I got me another sorta-stepbrother named Darrell, thanks to step-Pop
Feral. Darrell lives up in Rudy's trailer, now that he's dead. He
didn't inherit the trailer like Eddie inherited the one him and
Arliss live in, though. He just sorta started squatting there when
he couldn't take the outdoors no more. Darrell ain't shared no chemical
substances with me yet, but I don't think he's got chemical substances
to share in the first place. Shit, he ain't even got electricity.
I don't think that old bat who lives up in space #1 with Jesus
counts as my step-Ma, even though she's step-Pop's ex. I don't think
a step-parent's ex counts as anything. Leastways I hope not.

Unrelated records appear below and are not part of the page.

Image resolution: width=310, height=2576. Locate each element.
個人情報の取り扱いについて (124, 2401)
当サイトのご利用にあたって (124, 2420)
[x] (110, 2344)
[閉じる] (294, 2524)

Ma Feral's nuts, even for here in the trailer park. I mean, that
broad's hollering nuts. I'm glad she's Arliss' and Darrell's
ma and not mine. My ma might need to get weighed on the cattle scale
at the feed store 'cause her doctor's scale don't go that high,
but at least she don't holler at me.
Life just don't get no better than this for a almost-13-year-old
boy like me. You know what, though? Let's all be real. I'll probably
wind up waiving my Miranda rights in a loud slurred voice many times
over the course of my life anyway simply 'cause I grew up in a shitbag
trailer park. It takes a village to raise a child, but it takes
a trailer park to really fuck a kid up for life.